Trend AnalysisComputer SystemsDesign Science Research

Serverless at the Edge: Orchestrating AI Workloads Across the Cloud-Edge Continuum

Serverless computing simplifies deployment by abstracting infrastructure—but extending it to the edge introduces challenges in latency, scheduling, and resource heterogeneity. As LLM inference moves to edge devices, orchestrating serverless workloads across the cloud-edge continuum becomes a pressing systems challenge.

By Sean K.S. Shin

This blog summarizes research trends based on published paper abstracts. Specific numbers or findings may contain inaccuracies. For scholarly rigor, always consult the original papers cited in each post.

Serverless computing promised a simple bargain: developers write functions, cloud providers handle everything else—scaling, provisioning, load balancing, fault tolerance. For cloud-native applications, this bargain has been remarkably successful. AWS Lambda handles enormous invocation volumes at global scale. The developer experience is genuinely simplified.

But the bargain breaks down at the edge. Edge computing—processing data near its source rather than in distant data centers—is driven by latency requirements (autonomous vehicles need millisecond response times), bandwidth constraints (streaming raw video to the cloud is prohibitively expensive), and privacy concerns (sensitive data should not leave the local network). Extending serverless to this environment means rethinking every assumption the cloud model makes: about resource availability, network reliability, scheduling centralization, and workload homogeneity.

The 2025 research in this space, spanning sensor network intelligence (Loconte et al.), LLM inference at the edge (Farahani & Prodan), decentralized scheduling (Chen et al.), and latency optimization (Lu et al.), collectively maps the architecture for serverless computing's next frontier.

The Cloud-Edge Continuum

The traditional dichotomy—cloud vs. edge—is giving way to a continuum where workloads flow dynamically between centralized cloud infrastructure and distributed edge nodes based on latency requirements, resource availability, and data locality constraints.

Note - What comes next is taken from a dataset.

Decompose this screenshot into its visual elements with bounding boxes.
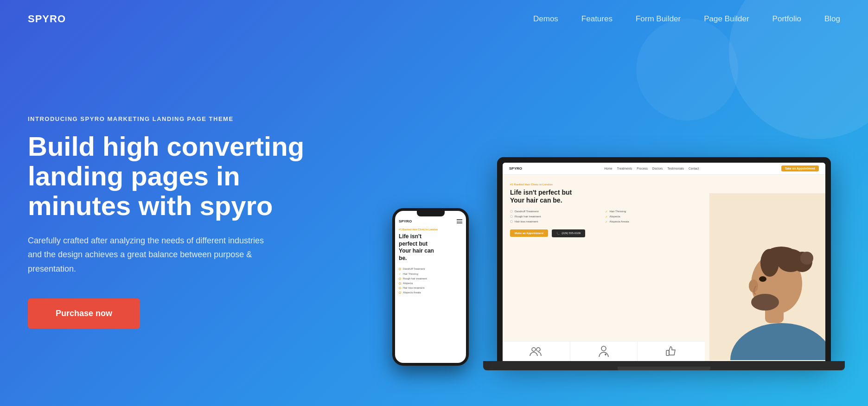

Loconte et al. provide a concrete architecture for this continuum in the context of sensor networks. Their system deploys serverless microservices across three tiers:

Edge tier: Lightweight inference models running on gateway devices near sensors, handling real-time anomaly detection and data filtering
Fog tier: Intermediate processing nodes that aggregate data from multiple edge gateways, running more complex models that benefit from broader context
Cloud tier: Full-scale training and model updates, complex analytics that tolerate higher latency

The key architectural insight is that different stages of the same AI pipeline may execute at different tiers. Data preprocessing runs at the edge (low latency, minimal data movement). Feature engineering runs at the fog (moderate latency, cross-sensor aggregation). Model training runs in the cloud (high latency acceptable, massive compute available). The serverless abstraction manages this distribution transparently.

LLM Inference Across the Continuum

Farahani & Prodan address perhaps the most challenging workload for edge serverless: large language model inference. LLMs are inherently resource-intensive—far more demanding than the small, stateless functions that serverless was designed for. Running even a quantized 7B-parameter model on an edge device requires careful memory management, and the auto-scaling mechanisms designed for cloud serverless (spin up more containers) may not apply when edge hardware is fixed and limited.

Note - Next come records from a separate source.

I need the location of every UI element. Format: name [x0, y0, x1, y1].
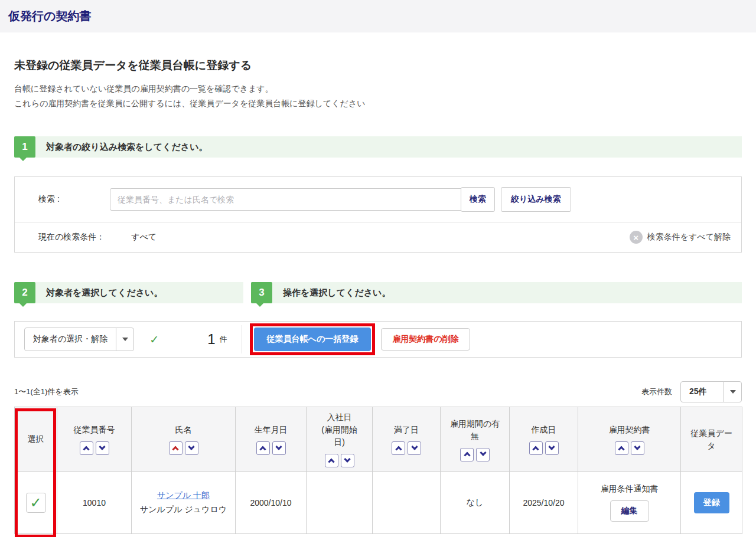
sort-down-button[interactable]	[631, 441, 644, 455]
cell-expiry-date	[373, 472, 441, 534]
sort-up-button[interactable]	[615, 441, 628, 455]
employee-name-kana: サンルプル ジュウロウ	[132, 505, 235, 515]
cell-birth-date: 2000/10/10	[236, 472, 307, 534]
per-page-dropdown[interactable]: 25件	[680, 381, 742, 402]
sort-up-button[interactable]	[256, 441, 270, 455]
chevron-down-icon	[548, 443, 555, 450]
page-title-bar: 仮発行の契約書	[0, 0, 756, 32]
clear-icon[interactable]: ×	[630, 231, 643, 244]
section-heading: 未登録の従業員データを従業員台帳に登録する	[14, 58, 742, 73]
employee-table-wrap: 選択 従業員番号 氏名	[14, 407, 742, 534]
step-1-label: 対象者の絞り込み検索をしてください。	[46, 142, 208, 153]
cell-employee-data: 登録	[681, 472, 742, 534]
sort-down-button[interactable]	[341, 454, 354, 467]
clear-conditions-link[interactable]: × 検索条件をすべて解除	[630, 231, 741, 244]
chevron-up-icon	[532, 446, 539, 452]
chevron-down-icon	[275, 443, 282, 450]
chevron-down-icon	[634, 443, 640, 450]
chevron-down-icon	[188, 443, 194, 450]
sort-down-button[interactable]	[408, 441, 421, 455]
chevron-up-icon	[618, 446, 624, 452]
col-header-employee-number: 従業員番号	[57, 407, 132, 472]
chevron-up-icon	[83, 446, 89, 452]
cell-contract: 雇用条件通知書 編集	[578, 472, 681, 534]
page-title: 仮発行の契約書	[8, 8, 91, 24]
cell-select: ✓	[15, 472, 57, 534]
sort-down-button[interactable]	[185, 441, 198, 455]
search-input[interactable]	[110, 188, 461, 211]
col-header-employee-data: 従業員デー タ	[681, 407, 742, 472]
per-page-dropdown-caret[interactable]	[724, 381, 742, 402]
chevron-up-icon	[395, 446, 402, 452]
step-2-bar: 2 対象者を選択してください。	[14, 282, 243, 303]
sort-down-button[interactable]	[545, 441, 559, 455]
target-select-dropdown-label[interactable]: 対象者の選択・解除	[24, 328, 116, 351]
cell-hire-date	[307, 472, 373, 534]
search-label: 検索 :	[15, 194, 110, 205]
table-header-row: 選択 従業員番号 氏名	[15, 407, 742, 472]
chevron-down-icon	[122, 338, 128, 344]
sort-up-button[interactable]	[80, 441, 93, 455]
chevron-down-icon	[99, 443, 105, 450]
col-header-birth-date: 生年月日	[236, 407, 307, 472]
search-panel: 検索 : 検索 絞り込み検索 現在の検索条件： すべて × 検索条件をすべて解除	[14, 176, 742, 253]
edit-button[interactable]: 編集	[610, 500, 649, 522]
selection-check-icon: ✓	[149, 333, 159, 346]
check-icon: ✓	[30, 496, 41, 510]
action-divider	[242, 325, 242, 353]
annotation-box-bulk-register: 従業員台帳への一括登録	[250, 323, 376, 355]
filter-search-button[interactable]: 絞り込み検索	[501, 187, 571, 212]
step-1-badge: 1	[14, 136, 35, 158]
contract-doc-name: 雇用条件通知書	[578, 484, 680, 495]
sort-up-button[interactable]	[529, 441, 543, 455]
per-page-label: 表示件数	[641, 387, 672, 397]
register-button[interactable]: 登録	[694, 492, 729, 513]
current-condition-value: すべて	[131, 232, 157, 243]
employee-table: 選択 従業員番号 氏名	[14, 407, 742, 534]
description-line-1: 台帳に登録されていない従業員の雇用契約書の一覧を確認できます。	[14, 81, 742, 96]
employee-name-link[interactable]: サンプル 十郎	[157, 490, 210, 500]
search-button[interactable]: 検索	[461, 187, 495, 212]
description-line-2: これらの雇用契約書を従業員に公開するには、従業員データを従業員台帳に登録してくだ…	[14, 96, 742, 111]
cell-created-date: 2025/10/20	[510, 472, 578, 534]
col-header-name: 氏名	[132, 407, 236, 472]
delete-contract-button[interactable]: 雇用契約書の削除	[381, 328, 470, 351]
cell-name: サンプル 十郎 サンルプル ジュウロウ	[132, 472, 236, 534]
sort-up-button[interactable]	[460, 448, 474, 461]
row-checkbox[interactable]: ✓	[26, 493, 46, 513]
cell-employment-period: なし	[441, 472, 510, 534]
section-description: 台帳に登録されていない従業員の雇用契約書の一覧を確認できます。 これらの雇用契約…	[14, 81, 742, 110]
sort-down-button[interactable]	[272, 441, 286, 455]
selected-count: 1	[207, 331, 215, 348]
clear-conditions-label[interactable]: 検索条件をすべて解除	[647, 232, 731, 243]
results-range-text: 1〜1(全1)件を表示	[14, 387, 79, 397]
col-header-employment-period: 雇用期間の有 無	[441, 407, 510, 472]
cell-employee-number: 10010	[57, 472, 132, 534]
chevron-down-icon	[730, 390, 736, 397]
chevron-down-icon	[344, 456, 350, 462]
sort-down-button[interactable]	[476, 448, 490, 461]
chevron-down-icon	[480, 450, 486, 456]
step-2-badge: 2	[14, 282, 35, 303]
step-1-bar: 1 対象者の絞り込み検索をしてください。	[14, 136, 742, 158]
sort-up-button[interactable]	[325, 454, 338, 467]
target-select-dropdown-caret[interactable]	[116, 328, 134, 351]
selected-count-unit: 件	[220, 334, 227, 345]
sort-down-button[interactable]	[96, 441, 109, 455]
chevron-down-icon	[411, 443, 418, 450]
bulk-register-button[interactable]: 従業員台帳への一括登録	[254, 328, 372, 351]
col-header-created-date: 作成日	[510, 407, 578, 472]
step-3-label: 操作を選択してください。	[283, 287, 390, 299]
chevron-up-icon	[172, 446, 178, 452]
chevron-up-icon	[328, 458, 334, 464]
action-bar: 対象者の選択・解除 ✓ 1 件 従業員台帳への一括登録 雇用契約書の削除	[14, 321, 742, 358]
sort-up-button[interactable]	[392, 441, 405, 455]
table-row: ✓ 10010 サンプル 十郎 サンルプル ジュウロウ 2000/10/10 な…	[15, 472, 742, 534]
per-page-value[interactable]: 25件	[680, 381, 724, 402]
col-header-hire-date: 入社日 (雇用開始 日)	[307, 407, 373, 472]
current-condition-label: 現在の検索条件：	[15, 232, 105, 243]
step-3-badge: 3	[251, 282, 272, 303]
col-header-expiry-date: 満了日	[373, 407, 441, 472]
target-select-dropdown[interactable]: 対象者の選択・解除	[24, 328, 134, 351]
sort-up-button-active[interactable]	[169, 441, 183, 455]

Their solution involves workload-aware orchestration that considers:

Model size relative to available edge memory
Expected latency requirements for the specific query
Current load across edge nodes
Whether the query can be decomposed into sub-queries that execute at different tiers

For queries that exceed edge capability, the orchestrator transparently routes to fog or cloud tiers—maintaining the serverless abstraction (the developer does not specify where the function runs) while respecting physical constraints.

Decentralized Scheduling

Traditional serverless platforms use centralized schedulers—a single control plane that decides where each function invocation executes. This works in the cloud, where the scheduler and the compute resources are connected by a reliable, low-latency network. At the edge, centralized scheduling introduces unacceptable latency (the scheduler may be far from the edge nodes) and a single point of failure.

Chen et al.'s Ekko addresses this with fully decentralized scheduling. Each edge node makes independent scheduling decisions based on local load information and gossip-protocol-shared state from neighboring nodes. The result is a system that scales to large numbers of edge nodes without a centralized bottleneck, degrades gracefully when individual nodes fail, and achieves scheduling latency measured in milliseconds rather than the hundreds of milliseconds that centralized approaches require.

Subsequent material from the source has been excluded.